In [None]:
import numpy as np
import random
import pickle

# Inisialisasi parameter default
alpha = 0.1    # learning rate
gamma = 0.9    # discount factor
epsilon = 0.5  # exploration rate, mulai dengan nilai tinggi
epsilon_decay = 0.999  # pengurangan epsilon
epsilon_min = 0.1  # nilai minimum epsilon
num_episodes = 10000

# Inisialisasi Q-table
Q = {}

# Fungsi untuk menginisialisasi Q-table
def init_q_table():
    for i in range(3**9):
        state = np.base_repr(i, base=3).zfill(9)
        Q[state] = [random.uniform(-0.01, 0.01) for _ in range(9)]

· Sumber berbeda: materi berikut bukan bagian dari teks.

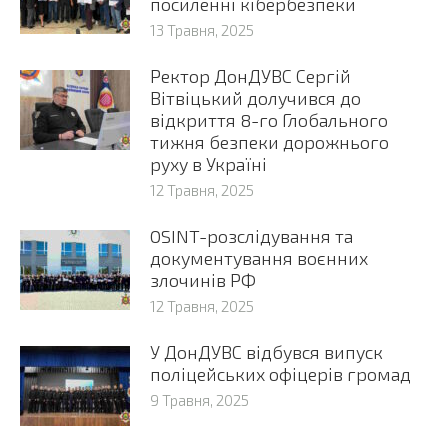
посиленні кібербезпеки
13 Травня, 2025
Ректор ДонДУВС Сергій
Вітвіцький долучився до
відкриття 8-го Глобального
тижня безпеки дорожнього
руху в Україні
12 Травня, 2025
OSINT-розслідування та
документування воєнних
злочинів РФ
12 Травня, 2025
У ДонДУВС відбувся випуск
поліцейських офіцерів громад
9 Травня, 2025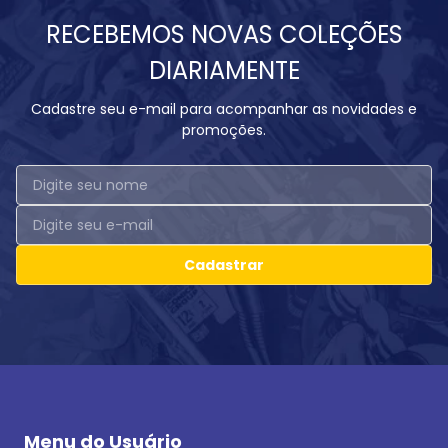
RECEBEMOS NOVAS COLEÇÕES
DIARIAMENTE
Cadastre seu e-mail para acompanhar as novidades e
promoções.
Cadastrar
Menu do Usuário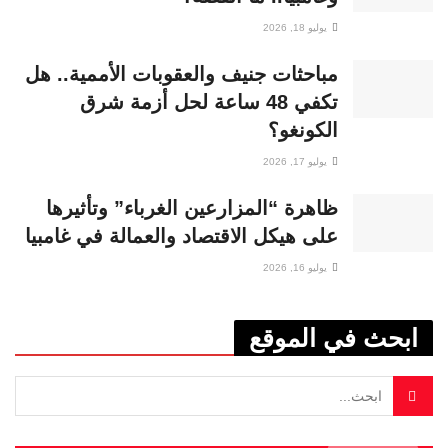
يوليو 18, 2026
مباحثات جنيف والعقوبات الأممية.. هل
تكفي 48 ساعة لحل أزمة شرق
الكونغو؟
يوليو 17, 2026
ظاهرة “المزارعين الغرباء” وتأثيرها
على هيكل الاقتصاد والعمالة في غامبيا
يوليو 16, 2026
ابحث في الموقع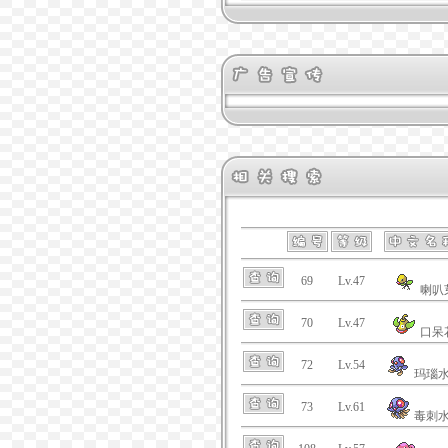
69
Lv.47
喇叭
70
Lv.47
口呆
72
Lv.54
玛瑙
73
Lv.61
毒刺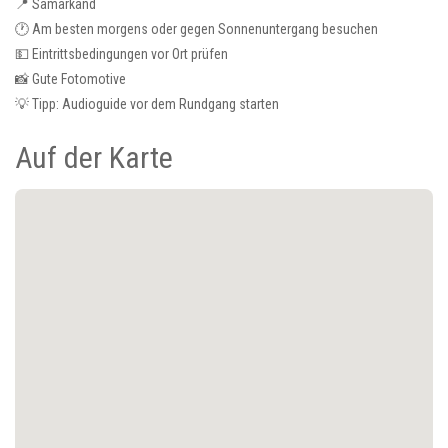
📍 Samarkand
🕐 Am besten morgens oder gegen Sonnenuntergang besuchen
💵 Eintrittsbedingungen vor Ort prüfen
📸 Gute Fotomotive
💡 Tipp: Audioguide vor dem Rundgang starten
Auf der Karte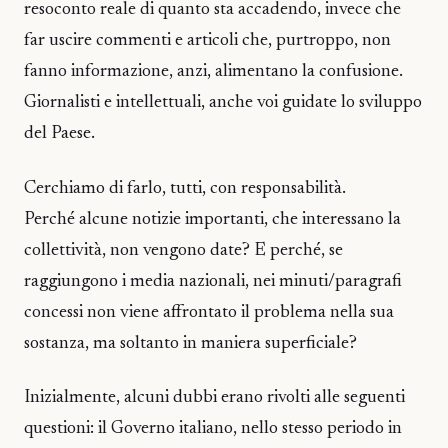
resoconto reale di quanto sta accadendo, invece che
far uscire commenti e articoli che, purtroppo, non
fanno informazione, anzi, alimentano la confusione.
Giornalisti e intellettuali, anche voi guidate lo sviluppo
del Paese.
Cerchiamo di farlo, tutti, con responsabilità.
Perché alcune notizie importanti, che interessano la
collettività, non vengono date? E perché, se
raggiungono i media nazionali, nei minuti/paragrafi
concessi non viene affrontato il problema nella sua
sostanza, ma soltanto in maniera superficiale?
Inizialmente, alcuni dubbi erano rivolti alle seguenti
questioni: il Governo italiano, nello stesso periodo in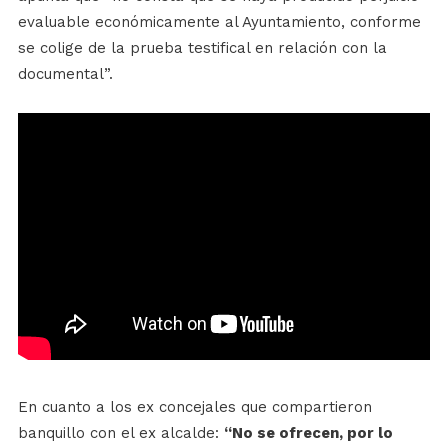
evaluable económicamente al Ayuntamiento, conforme
se colige de la prueba testifical en relación con la
documental”.
En cuanto a los ex concejales que compartieron
banquillo con el ex alcalde:
“No se ofrecen, por lo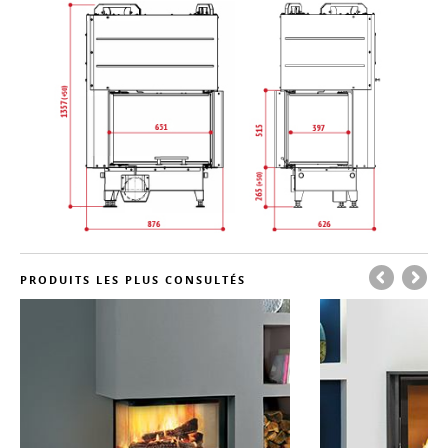
PRODUITS LES PLUS CONSULTÉS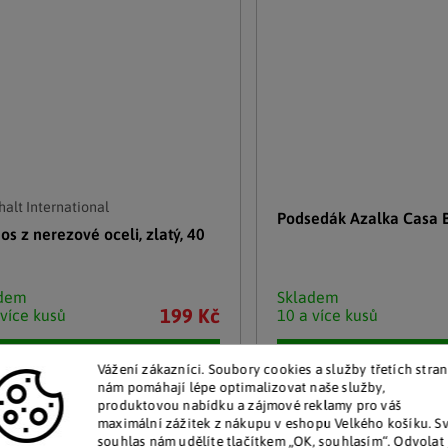
alt International
Podsedák Azalka Casa B
os z nerezové oceli, zlatý, 40
adem
Skladem
199 Kč
 více kusů
10 a více kusů
Detail
Detail
Vážení zákazníci. Soubory cookies a služby třetích stran
nám pomáhají lépe optimalizovat naše služby,
produktovou nabídku a zájmové reklamy pro váš
maximální zážitek z nákupu v eshopu Velkého košíku. S
souhlas nám udělíte tlačítkem „OK, souhlasím“. Odvolat 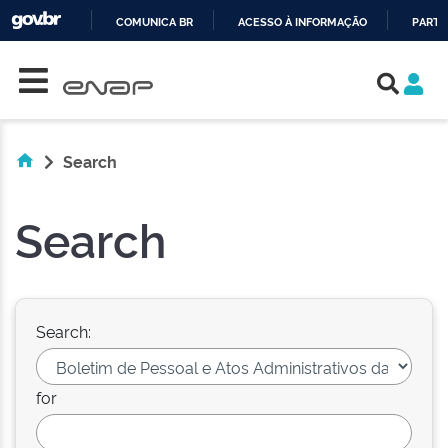
COMUNICA BR
ACESSO À INFORMAÇÃO
PARTI
Skip navigation
IR
PARA
O
CONTEÚDO
Search
Search
Search:
for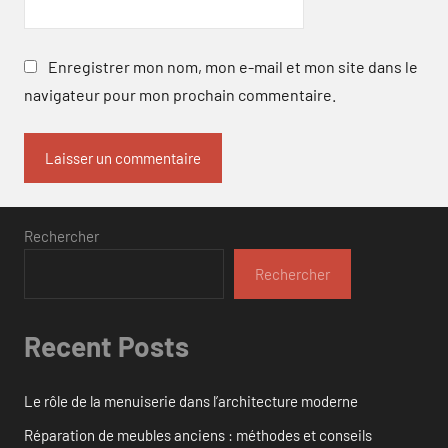
Enregistrer mon nom, mon e-mail et mon site dans le
navigateur pour mon prochain commentaire.
Rechercher
Rechercher
Recent Posts
Le rôle de la menuiserie dans l’architecture moderne
Réparation de meubles anciens : méthodes et conseils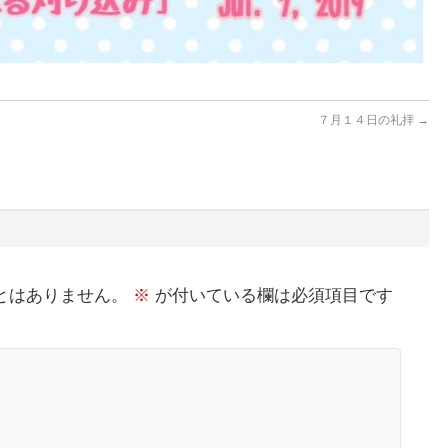
７月１４日の礼拝
→
とはありません。
※
が付いている欄は必須項目です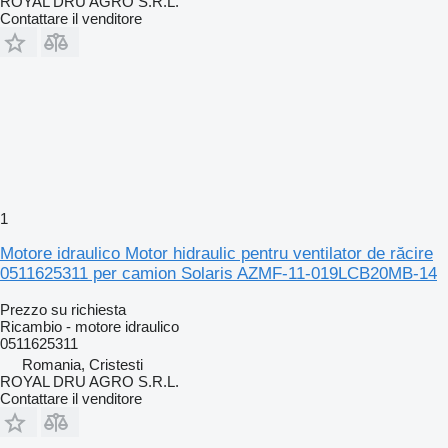
ROYAL DRU AGRO S.R.L.
Contattare il venditore
1
Motore idraulico Motor hidraulic pentru ventilator de răcire
0511625311 per camion Solaris AZMF-11-019LCB20MB-14
Prezzo su richiesta
Ricambio - motore idraulico
0511625311
Romania, Cristesti
ROYAL DRU AGRO S.R.L.
Contattare il venditore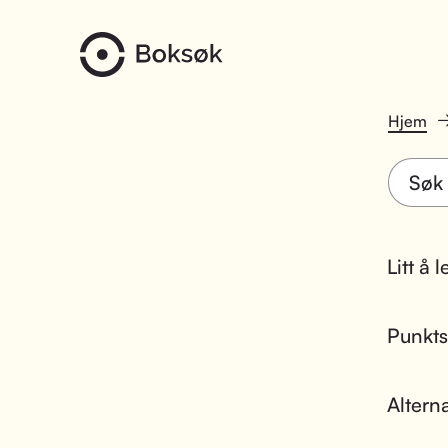
Hjem
Litt å 
Punktsk
Altern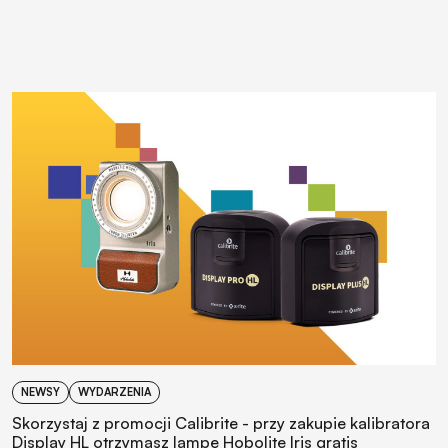
NEWSY
WYDARZENIA
Skorzystaj z promocji Calibrite - przy zakupie kalibratora
Display HL otrzymasz lampę Hobolite Iris gratis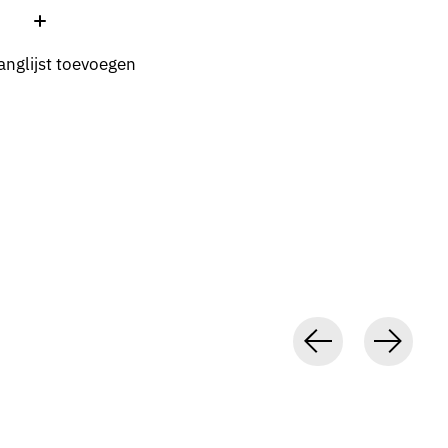
:
anglijst toevoegen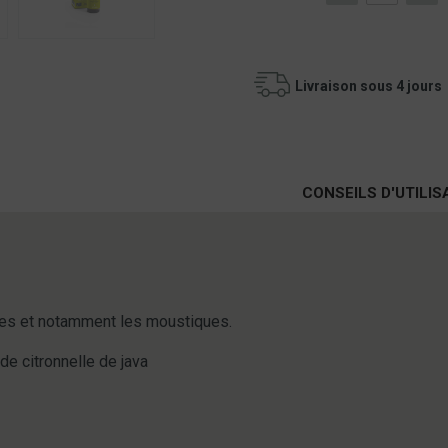
Livraison sous 4 jours
CONSEILS D'UTILIS
tes et notamment les moustiques.
de citronnelle de java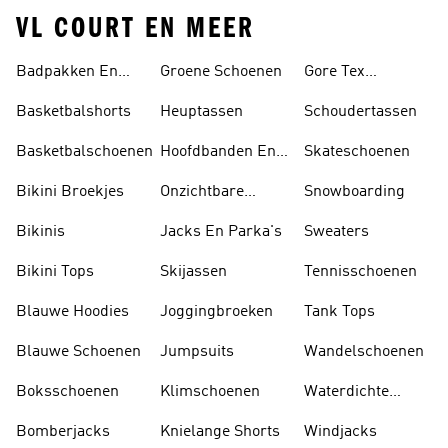
VL COURT EN MEER
Badpakken En
Groene Schoenen
Gore Tex
Tankini's
Schoenen
Basketbalshorts
Heuptassen
Schoudertassen
Basketbalschoenen
Hoofdbanden En
Skateschoenen
Zonnekleppen
Bikini Broekjes
Onzichtbare
Snowboarding
Sokken
Bikinis
Jacks En Parka's
Sweaters
Bikini Tops
Skijassen
Tennisschoenen
Blauwe Hoodies
Joggingbroeken
Tank Tops
Blauwe Schoenen
Jumpsuits
Wandelschoenen
Boksschoenen
Klimschoenen
Waterdichte
Jassen
Bomberjacks
Knielange Shorts
Windjacks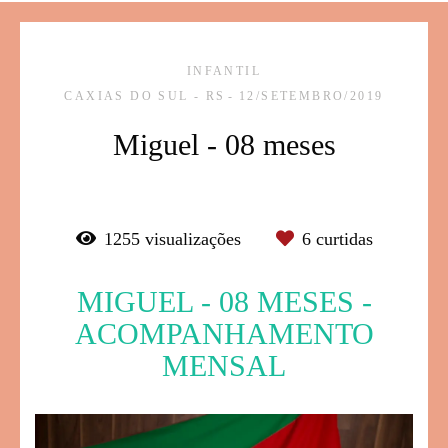
INFANTIL
CAXIAS DO SUL - RS
12/SETEMBRO/2019
Miguel - 08 meses
1255
visualizações
6
curtidas
MIGUEL - 08 MESES -
ACOMPANHAMENTO
MENSAL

# Fungsi untuk memilih aksi menggunakan kebijakan epsilon-greedy
def choose_action(state):
    if random.uniform(0, 1) < epsilon:
        return random.randint(0, 8)
    else:
        return np.argmax(Q[state])

# Fungsi untuk memperbarui Q-value
def update_q_table(state, action, reward, next_state):
    best_next_action = np.argmax(Q[next_state])
    td_target = reward + gamma * Q[next_state][best_next_action]
    td_error = td_target - Q[state][action]
    Q[state][action] += alpha * td_error

# Fungsi untuk memeriksa apakah ada pemenang
def check_winner(board):
    for i in range(3):
        if board[i] == board[i+3] == board[i+6] != 0:
            return board[i]
        if board[i*3] == board[i*3+1] == board[i*3+2] != 0:
            return board[i*3]
    if board[0] == board[4] == board[8] != 0 or board[2] == board[4] == board[6] != 0:
        return board[4]
    return 0

# Fungsi untuk menjalankan permainan (Pelatihan)
def play_game():
    board = [0] * 9
    state = ''.join(map(str, board))
    for _ in range(9):
        action = choose_action(state)
        while board[action] != 0:
            action = choose_action(state)
        board[action] = 1
        next_state = ''.join(map(str, board))
        winner = check_winner(board)
        if winner == 1:
            update_q_table(state, action, 1, next_state)
            break
        elif winner == 2:
            update_q_table(state, action, -1, next_state)
            break
        else:
            if 0 not in board:
                update_q_table(state, action, 0, next_state)
                break
        state = next_state

# Fungsi untuk mencetak papan permainan
def print_board(board):
    symbols = {0: ' ', 1: 'X', 2: 'O'}
    print(f"{symbols[board[0]]} | {symbols[board[1]]} | {symbols[board[2]]}")
    print("--+---+--")
    print(f"{symbols[board[3]]} | {symbols[board[4]]} | {symbols[board[5]]}")
    print("--+---+--")
    print(f"{symbols[board[6]]} | {symbols[board[7]]} | {symbols[board[8]]}")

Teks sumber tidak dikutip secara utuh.